«Quand les Israéliens ont permis la construction de nouvelles bâtisses en 1994, à El Saftawi non loin de Gaza, quatre de mes frères et moi avons décidé d'acheter cinq maisons au prix global de 50 000 dollars», précise Ghaleb. Et de poursuivre: «Dans mon appartement de quatre pièces, je suis nettement mieux qu'à Beach Camp.» Avec ses six frères, sa famille illustre parfaitement la situation de Gaza à l'heure actuelle. Soumise à une démographie galopante, elle pourrait être menacée d'explosion à l'avenir si l'on songe que d'ici à 2025, sa population pourrait doubler, voire tripler pour passer à quelque trois millions.
Des prix surfaits
Au sein des Gazaouites, Ghaleb n'est pas le plus à plaindre. Enseignant l'arabe dans une école primaire du coin, il touche un salaire de 1400 shekels (350 dollars) par mois. Il souhaite simplement que les Israéliens lui laissent vivre une vie digne de ce nom. Eu égard à Camp David qu'il a en partie suivi, il approuve timidement la position du leader palestinien, Yasser Arafat, mais se demande quelle sera la politique que ce dernier mènera demain.
Ghaleb reste cependant critique à l'égard de l'Autorité palestinienne. Il soupçonne certains de s'enrichir sur le dos des contributions en faveur de réfugiés versées par la communauté internationale.

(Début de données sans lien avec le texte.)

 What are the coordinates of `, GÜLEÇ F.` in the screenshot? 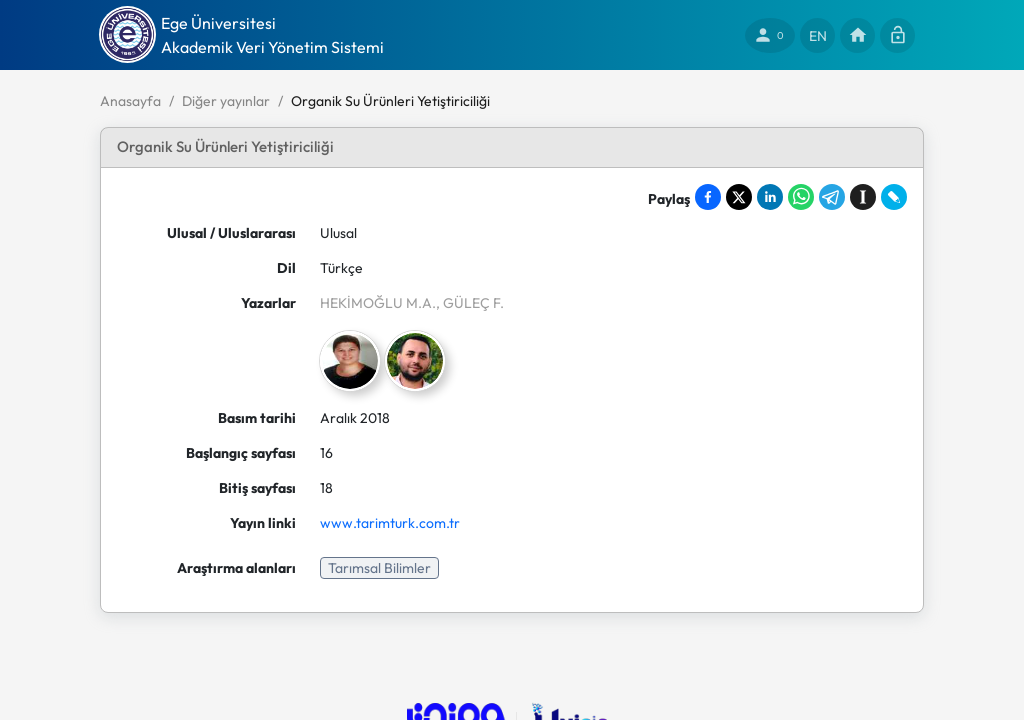 It's located at (470, 303).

Sur la plage un peu déserte, où les touristes sont désespérément absents, Talat Abu Kwaik s'est installé au crépuscule pour vendre du thé qu'il prépare. Son visage obscur trahit une existence tourmentée. La cinquantaine, Talat est moins bien loti que Ghaleb. Il croupit toujours à Beach Camp dans un taudis de 50 mètres carrés avec sa femme et ses dix enfants. La hernie discale dont il souffre aujourd'hui, provoquée par la rudesse des travaux de construction qu'il a effectués, notamment en Israël, l'empêche de joindre les deux bouts, car il ne peut presque plus travailler. Et il ne bénéficie d'aucune aide officielle.

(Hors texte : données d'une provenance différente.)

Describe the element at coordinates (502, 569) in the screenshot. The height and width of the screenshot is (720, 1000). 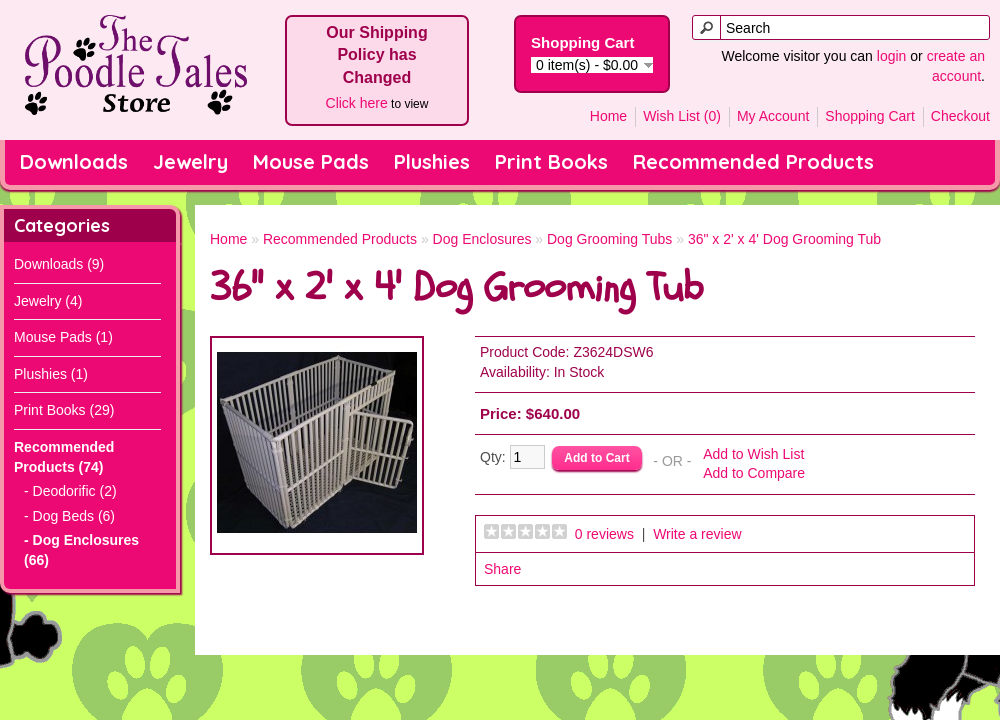
I see `Share` at that location.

Pour subvenir à ses besoins, Talat peut compter sur le soutien d'un de ses frères domicilié en Arabie Saoudite. «Il me verse environ 600 dollars par année. Je peux ainsi payer l'université à deux de mes fils. C'est sans compter la dette de 350 dollars qu'il a envers le Baladih, l'organisme chargé d'encaisser les taxes sur l'eau et l'électricité. A cet égard, bon nombre de Gazaouites se plaignent des prix surfaits pratiqués à Gaza. «Certaines choses sont même plus chères qu'en Europe», s'insurge l'un deux.